**What the task asks:** In the entries below, find the line with "Monaten sowie zwei Jahren" and print exactly every line from there up to and including the line with "Nostalgische Wege", with no other lines.
★ ★ ★ ★ ★
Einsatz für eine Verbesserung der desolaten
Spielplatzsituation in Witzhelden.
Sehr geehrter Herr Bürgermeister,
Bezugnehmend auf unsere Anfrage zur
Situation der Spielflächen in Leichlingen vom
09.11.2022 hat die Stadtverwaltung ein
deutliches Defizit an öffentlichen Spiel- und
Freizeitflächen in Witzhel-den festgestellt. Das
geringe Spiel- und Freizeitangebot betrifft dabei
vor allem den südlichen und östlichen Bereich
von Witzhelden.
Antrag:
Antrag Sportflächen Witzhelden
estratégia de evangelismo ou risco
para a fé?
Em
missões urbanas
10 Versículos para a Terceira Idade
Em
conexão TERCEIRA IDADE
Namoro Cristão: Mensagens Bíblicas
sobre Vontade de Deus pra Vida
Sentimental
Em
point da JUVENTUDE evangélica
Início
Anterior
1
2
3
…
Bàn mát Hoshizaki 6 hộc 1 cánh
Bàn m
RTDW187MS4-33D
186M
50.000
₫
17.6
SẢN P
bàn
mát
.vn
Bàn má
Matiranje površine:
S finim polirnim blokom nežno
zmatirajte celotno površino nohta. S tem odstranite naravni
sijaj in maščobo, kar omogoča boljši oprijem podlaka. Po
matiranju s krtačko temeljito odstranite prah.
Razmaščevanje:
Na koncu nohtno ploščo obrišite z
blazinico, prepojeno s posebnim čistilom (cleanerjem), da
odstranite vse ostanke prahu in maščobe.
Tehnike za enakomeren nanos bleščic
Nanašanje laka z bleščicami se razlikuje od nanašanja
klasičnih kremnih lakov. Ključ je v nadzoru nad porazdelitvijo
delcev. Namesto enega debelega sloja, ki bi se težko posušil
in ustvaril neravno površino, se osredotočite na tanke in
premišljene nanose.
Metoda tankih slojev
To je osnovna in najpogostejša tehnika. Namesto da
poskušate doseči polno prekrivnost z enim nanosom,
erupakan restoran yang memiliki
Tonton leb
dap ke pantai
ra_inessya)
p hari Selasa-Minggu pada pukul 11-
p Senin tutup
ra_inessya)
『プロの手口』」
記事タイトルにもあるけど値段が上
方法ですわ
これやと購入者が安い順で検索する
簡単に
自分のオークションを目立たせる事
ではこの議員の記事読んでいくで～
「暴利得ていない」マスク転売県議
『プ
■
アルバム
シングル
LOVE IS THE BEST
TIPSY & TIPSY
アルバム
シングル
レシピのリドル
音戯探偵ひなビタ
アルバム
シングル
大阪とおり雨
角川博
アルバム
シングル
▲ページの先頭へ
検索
★ ★ ★ ★ ★
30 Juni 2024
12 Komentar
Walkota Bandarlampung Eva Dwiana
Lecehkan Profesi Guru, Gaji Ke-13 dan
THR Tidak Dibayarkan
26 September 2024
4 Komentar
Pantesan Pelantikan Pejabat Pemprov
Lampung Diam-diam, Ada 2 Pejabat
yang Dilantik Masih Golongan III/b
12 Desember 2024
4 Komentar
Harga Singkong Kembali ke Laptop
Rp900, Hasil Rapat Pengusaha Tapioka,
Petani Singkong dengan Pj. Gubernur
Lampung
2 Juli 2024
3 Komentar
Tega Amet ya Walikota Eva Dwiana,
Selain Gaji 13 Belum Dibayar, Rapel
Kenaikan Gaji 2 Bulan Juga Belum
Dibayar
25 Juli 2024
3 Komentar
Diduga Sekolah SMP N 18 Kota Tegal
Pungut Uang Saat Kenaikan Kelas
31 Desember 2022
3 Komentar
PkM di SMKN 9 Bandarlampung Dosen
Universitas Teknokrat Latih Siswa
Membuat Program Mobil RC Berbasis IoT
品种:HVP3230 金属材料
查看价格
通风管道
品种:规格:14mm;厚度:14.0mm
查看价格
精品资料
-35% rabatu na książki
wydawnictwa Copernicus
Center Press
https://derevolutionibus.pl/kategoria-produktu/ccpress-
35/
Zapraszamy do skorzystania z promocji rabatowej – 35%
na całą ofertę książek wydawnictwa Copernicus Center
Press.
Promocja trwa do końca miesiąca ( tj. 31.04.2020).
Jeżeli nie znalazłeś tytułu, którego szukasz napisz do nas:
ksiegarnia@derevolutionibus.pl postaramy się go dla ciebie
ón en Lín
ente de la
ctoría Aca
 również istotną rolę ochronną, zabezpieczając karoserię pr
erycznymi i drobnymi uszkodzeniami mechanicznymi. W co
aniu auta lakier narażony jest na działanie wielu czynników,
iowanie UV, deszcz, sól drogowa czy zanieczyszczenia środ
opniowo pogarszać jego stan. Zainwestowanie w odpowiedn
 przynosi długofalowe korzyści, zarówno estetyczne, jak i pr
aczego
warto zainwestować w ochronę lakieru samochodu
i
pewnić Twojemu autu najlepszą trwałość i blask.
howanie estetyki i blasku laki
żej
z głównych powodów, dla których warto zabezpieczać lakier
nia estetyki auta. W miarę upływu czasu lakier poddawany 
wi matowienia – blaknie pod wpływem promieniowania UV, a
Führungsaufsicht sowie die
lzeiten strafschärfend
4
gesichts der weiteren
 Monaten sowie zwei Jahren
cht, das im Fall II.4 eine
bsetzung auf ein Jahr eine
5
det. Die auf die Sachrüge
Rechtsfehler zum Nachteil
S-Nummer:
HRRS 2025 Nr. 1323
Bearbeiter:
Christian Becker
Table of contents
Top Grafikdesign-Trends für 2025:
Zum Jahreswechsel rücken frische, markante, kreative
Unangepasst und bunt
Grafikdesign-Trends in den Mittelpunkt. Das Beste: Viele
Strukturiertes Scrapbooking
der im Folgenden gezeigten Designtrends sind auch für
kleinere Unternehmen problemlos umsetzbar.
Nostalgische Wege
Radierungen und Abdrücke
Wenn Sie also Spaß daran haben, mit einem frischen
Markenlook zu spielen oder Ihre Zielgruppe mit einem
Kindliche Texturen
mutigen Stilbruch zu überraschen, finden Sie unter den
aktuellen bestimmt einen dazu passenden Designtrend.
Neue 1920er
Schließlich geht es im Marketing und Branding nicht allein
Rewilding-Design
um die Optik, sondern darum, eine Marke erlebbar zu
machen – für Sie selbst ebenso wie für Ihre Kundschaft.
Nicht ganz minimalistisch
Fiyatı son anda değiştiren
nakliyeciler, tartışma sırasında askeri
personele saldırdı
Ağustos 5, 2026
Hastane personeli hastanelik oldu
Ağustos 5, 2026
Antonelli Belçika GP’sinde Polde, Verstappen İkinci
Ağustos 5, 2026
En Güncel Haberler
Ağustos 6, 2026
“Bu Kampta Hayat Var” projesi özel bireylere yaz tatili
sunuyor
★ ★ ★ ★ ★
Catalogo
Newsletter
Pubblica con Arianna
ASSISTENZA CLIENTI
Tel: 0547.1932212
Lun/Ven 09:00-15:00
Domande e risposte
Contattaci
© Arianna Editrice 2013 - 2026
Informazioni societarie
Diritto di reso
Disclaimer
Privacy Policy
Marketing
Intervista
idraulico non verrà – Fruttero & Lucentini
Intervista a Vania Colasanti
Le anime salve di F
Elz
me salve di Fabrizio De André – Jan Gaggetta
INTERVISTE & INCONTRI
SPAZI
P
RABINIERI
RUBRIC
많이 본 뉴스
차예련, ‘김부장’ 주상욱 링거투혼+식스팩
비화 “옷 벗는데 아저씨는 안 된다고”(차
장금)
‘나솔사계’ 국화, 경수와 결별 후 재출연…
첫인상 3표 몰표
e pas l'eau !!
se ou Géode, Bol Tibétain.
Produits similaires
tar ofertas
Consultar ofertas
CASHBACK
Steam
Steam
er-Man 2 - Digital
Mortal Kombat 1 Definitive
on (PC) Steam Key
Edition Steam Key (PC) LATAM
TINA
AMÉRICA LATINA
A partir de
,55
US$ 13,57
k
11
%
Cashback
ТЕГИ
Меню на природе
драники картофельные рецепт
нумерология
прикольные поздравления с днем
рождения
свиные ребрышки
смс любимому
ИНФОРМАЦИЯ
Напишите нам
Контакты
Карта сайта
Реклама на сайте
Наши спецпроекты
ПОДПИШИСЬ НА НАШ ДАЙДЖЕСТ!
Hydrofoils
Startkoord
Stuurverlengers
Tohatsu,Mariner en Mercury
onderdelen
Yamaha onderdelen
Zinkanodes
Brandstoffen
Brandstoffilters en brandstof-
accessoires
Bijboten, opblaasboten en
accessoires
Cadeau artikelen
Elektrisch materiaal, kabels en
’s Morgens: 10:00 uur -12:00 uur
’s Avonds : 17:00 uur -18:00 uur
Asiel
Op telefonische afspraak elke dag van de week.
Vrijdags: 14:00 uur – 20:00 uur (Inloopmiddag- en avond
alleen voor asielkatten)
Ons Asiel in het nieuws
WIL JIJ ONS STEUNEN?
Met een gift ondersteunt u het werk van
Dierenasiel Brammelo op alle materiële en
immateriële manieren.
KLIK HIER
★ ★ ★ ★ ★
**Answer to the exercise:**
 Monaten sowie zwei Jahren
cht, das im Fall II.4 eine
bsetzung auf ein Jahr eine
5
det. Die auf die Sachrüge
Rechtsfehler zum Nachteil
S-Nummer:
HRRS 2025 Nr. 1323
Bearbeiter:
Christian Becker
Table of contents
Top Grafikdesign-Trends für 2025:
Zum Jahreswechsel rücken frische, markante, kreative
Unangepasst und bunt
Grafikdesign-Trends in den Mittelpunkt. Das Beste: Viele
Strukturiertes Scrapbooking
der im Folgenden gezeigten Designtrends sind auch für
kleinere Unternehmen problemlos umsetzbar.
Nostalgische Wege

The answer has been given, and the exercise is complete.